The first time we met, I found him vaguely annoying. Not attractive or unattractive, per se – I wasn’t invested enough to even consider that. He was always surrounded by a knot of ultra-fashionable people who were always laughing their heads off. He wouldn’t take off his stupid high-concept sunglasses, even inside, and I wondered fleetingly if he was high. If he has weed, maybe he’ll share, I thought, and then immediately decided it wasn’t worth engaging with him to find out.
I was on the trip that I just returned from a few days ago: a two-week retreat for so-called thought-leaders across a few different industries (to be honest, I don’t know how I was invited). It was a fascinating, highly extroverted group, and we all got very close very quickly. But I avoided Sunglasses. I knew him, I figured. He had nothing to offer me.
Until, much to my chagrin, we were seated next to each other at lunch one day. He asked me about something I’d said in a session, hearing out my argument and then thoughtfully offering a counterpoint. Our discussion continued, on and off, for the next three days. We argued; I finally won, and he graciously conceded me the victory. I made fun of him for his ugly sunglasses, which he admitted he’d been wearing the first day because he was so jet-lagged, he kept falling asleep.

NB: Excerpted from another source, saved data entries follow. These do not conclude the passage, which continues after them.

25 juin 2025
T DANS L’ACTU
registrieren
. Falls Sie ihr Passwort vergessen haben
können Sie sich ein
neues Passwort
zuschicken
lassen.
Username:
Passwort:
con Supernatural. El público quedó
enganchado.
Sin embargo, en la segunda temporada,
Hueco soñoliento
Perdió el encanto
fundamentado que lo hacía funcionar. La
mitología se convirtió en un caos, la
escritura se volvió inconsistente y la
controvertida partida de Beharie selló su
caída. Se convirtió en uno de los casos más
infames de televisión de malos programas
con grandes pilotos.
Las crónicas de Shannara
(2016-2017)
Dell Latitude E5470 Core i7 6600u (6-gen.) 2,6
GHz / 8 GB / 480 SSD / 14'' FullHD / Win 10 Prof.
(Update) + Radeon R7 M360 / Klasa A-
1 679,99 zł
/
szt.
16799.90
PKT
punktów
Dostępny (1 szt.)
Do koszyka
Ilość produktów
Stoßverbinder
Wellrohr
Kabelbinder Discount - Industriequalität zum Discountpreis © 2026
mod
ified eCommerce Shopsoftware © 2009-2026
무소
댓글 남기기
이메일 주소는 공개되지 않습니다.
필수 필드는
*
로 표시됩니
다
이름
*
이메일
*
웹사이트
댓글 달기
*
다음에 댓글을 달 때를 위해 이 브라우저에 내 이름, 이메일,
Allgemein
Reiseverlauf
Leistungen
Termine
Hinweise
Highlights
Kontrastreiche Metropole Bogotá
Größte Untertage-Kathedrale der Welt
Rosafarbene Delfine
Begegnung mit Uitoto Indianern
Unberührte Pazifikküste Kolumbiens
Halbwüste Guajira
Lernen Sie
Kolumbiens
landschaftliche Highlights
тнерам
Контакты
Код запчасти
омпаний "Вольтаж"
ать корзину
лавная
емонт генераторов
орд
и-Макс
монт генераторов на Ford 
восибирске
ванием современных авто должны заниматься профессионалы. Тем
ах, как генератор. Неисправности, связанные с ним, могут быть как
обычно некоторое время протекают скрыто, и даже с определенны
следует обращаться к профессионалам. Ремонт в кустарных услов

I enjoyed Sunglasses’s company. The fact that he had a girlfriend didn’t affect me either way – he was my friend. I opened up about my frustrations in my career; he confided in me that he and his girlfriend were having serious issues. They fought all the time; they had nothing in common anymore. They wanted different, incompatible futures. Still, they’d been such a big part of each other’s lives for so long that it was terrifying to even think about letting go. So they’d tried everything – compromises, counseling, an open relationship – but none of it had fixed the underlying issues. I tried to give advice, but kept privately getting caught on the fact that his goals, hopes and values were mine too.
How do you know the moment you’ve fallen for someone? Only you’ll appreciate this, we told each other, comparing anecdotes on the mornings’ workshops. He’s staring at me, I’d think, only to realize that I was also staring at him. Middle school stuff – but we were heading towards dangerous ground. And I didn’t want to wind up there.
A few years ago, a close female friend of mine had an affair with a man who was engaged. When she told me, I was devastated that she would do something that was both so damaging to her personally, and even more importantly, so potentially devastating to the innocent fiancée. As my friend explained her actions to me, she attempted to explain how this was a different case than other affairs, and not as bad as if he were actually married. She argued that the whole thing had just kind of happened, and that it just kind of kept happening, as though there were nothing she could do about it.
Cheating, it seems to me, happens incrementally, so that by the time you’ve crossed the big line, however you define that – confessing your feelings, kissing, sex – you’ve crossed so many other, smaller lines that it doesn’t seem as bad as it otherwise would. And you cross them in tandem with your fellow cheatee, so both of you are able to convince yourselves the whole thing was the very universe conspiring against you.
I don’t pretend to hold the secrets to the world’s wisdom on anything, much less romantic relationships. Never having been with the same man for longer than two years, I can’t possibly know what it’s like to contend with the issues a long-term relationship can generate. But I will say this: Every action, no matter how small, is a choice.
So there, on that beautiful retreat a thousand miles away from real life, I chose not to compromise someone else’s relationship. Even if Sunglasses’s girlfriend would never know, even if the two of them were going to break up next week anyway. I chose respect: for this other woman I didn’t know; for the bond between two partners in an exclusive relationship, however flawed; for myself.
I pulled away from him. If he tried to have a conversation with me, I discreetly made sure others were present. I never let myself get (too) drunk. I imagined learning that my long-term boyfriend had betrayed me. And that was enough to keep me in line.
It’s not like I did anything amazing or heroic, by the way – I simply chose not to do the wrong thing, and I stuck to that choice. At the end of the day, why would I want to be involved with anyone who behaved as he did anyway?
Easier said than felt, of course. But what I’m taking away from this whole debacle is the realization that, beneath my dating fatigue and my cynicism, I deeply want an emotionally committed romantic relationship. So whenever I find myself wondering what could have been, I recommit to finding someone who can actually give me what I want. I’m back on my four dating apps. I’m packing my schedule with cultural events and parties. The only way to get what you want, I figure, is to go for it – as long as you’re not hurting anyone else along the way.